Searchable PDF Generated by ASpose.OCR is much greater in size

Hi Team,

We have observed the size of the Searchable PDF is much larger than expected size. we understand than searchable pdf has the additional text in it. But we have seen the size is much larger than expected like 10x. This was fine until we were processing smaller tif ,png, pdf files but when we started processing 50 or 400+ pages of tiff or pdf the searchable pdf just grows exponentially. which is a show stopper problem issue for us.

On further analysis we spotted the Searchable PDF created by Adobe Acrobat was much smaller than what we create from Aspose.PDF/OCR. Looks like Aspose is still using 1.4 version of PDF which is leading to get creation of bigger size pdf compare to the PDF we are creating manually by Adobe 1.7 version.

analysis.zip (546.1 KB)

I cant send those pdf files as they have some confidential data in it.

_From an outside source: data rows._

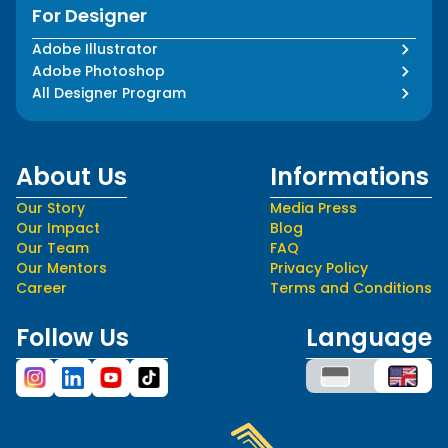
For Designer
Adobe Illustrator
Adobe Photoshop
All Designer Program
About Us
Informations
Our Story
Media Press
Our Impact
Blog
Our Team
FAQ
Our Mentors
Privacy Policy
Career
Terms and Conditions
Follow Us
Language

But have masked it for your view in analysis.zip . It has 3 screen shot.

  1. SizeDifference.png
  2. AsposeCreatedPDF.png (version and sizeā€¦details Aspose created)
  3. AdobeCreatedFilePDF.png (version and sizeā€¦details Adobe created Manually some tool)

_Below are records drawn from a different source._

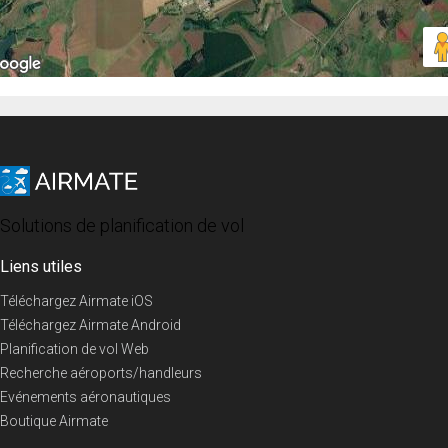
Solutions de planification de vol
Liens utiles
Téléchargez Airmate iOS
Téléchargez Airmate Android
Planification de vol Web
Recherche aéroports/handleurs
Evénements aéronautiques
Boutique Airmate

Can you please help me to fix this size issue and get the PDF shrink as much as possible with optimal readability and size and color balance

Below is the code snippet we are using for PDF Optimization

	/// <summary>
	/// Optimize the Searchable PDF
	/// </summary>
	/// <param name="PdfToSearchablePdfStream"></param>
	private void OptimizePdf(MemoryStream PdfToSearchablePdfStream)
	{

		Document doc = new(PdfToSearchablePdfStream);

		GoToAction action = new(new XYZExplicitDestination(1, 0, 0, 1.5)); // Managing Zoom: 1 = 100%

		doc.OpenAction = action;

		OptimizationOptions optimizationOptions = new OptimizationOptions
		{
			LinkDuplcateStreams = true,
			RemoveUnusedObjects = true, // This helps
			AllowReusePageContent = true,
			CompressObjects = true,
			UnembedFonts = true
		};

		optimizationOptions.ImageCompressionOptions.ResizeImages = true;
		optimizationOptions.ImageCompressionOptions.MaxResolution = _podService.GetPdfMaxResolution();  //240
		optimizationOptions.ImageCompressionOptions.CompressImages = true;
		optimizationOptions.ImageCompressionOptions.Encoding = ImageEncoding.Unchanged;
		optimizationOptions.ImageCompressionOptions.ImageQuality = _podService.GetPdfQuality(); //20
		optimizationOptions.ImageCompressionOptions.Version = Aspose.Pdf.Optimization.ImageCompressionVersion.Fast;

		foreach (var page in doc.Pages)
		{
			foreach (var annotation in page.Annotations)
			{
				annotation.Flatten();
			}

		}
		if (doc.Form.Fields.Count() > 0)
		{
			foreach (var item in doc.Form.Fields)
			{
				item.Flatten();
			}
		}

		doc.OptimizeResources(optimizationOptions);

		//doc.Optimize();

		doc.Save(PdfToSearchablePdfStream);
	}

@Gpatil

We have opened the following new ticket(s) in our internal issue tracking system and will deliver their fixes according to the terms mentioned in Free Support Policies.

Issue ID(s): OCRNET-804

You can obtain Paid Support Services if you need support on a priority basis, along with the direct access to our Paid Support management team.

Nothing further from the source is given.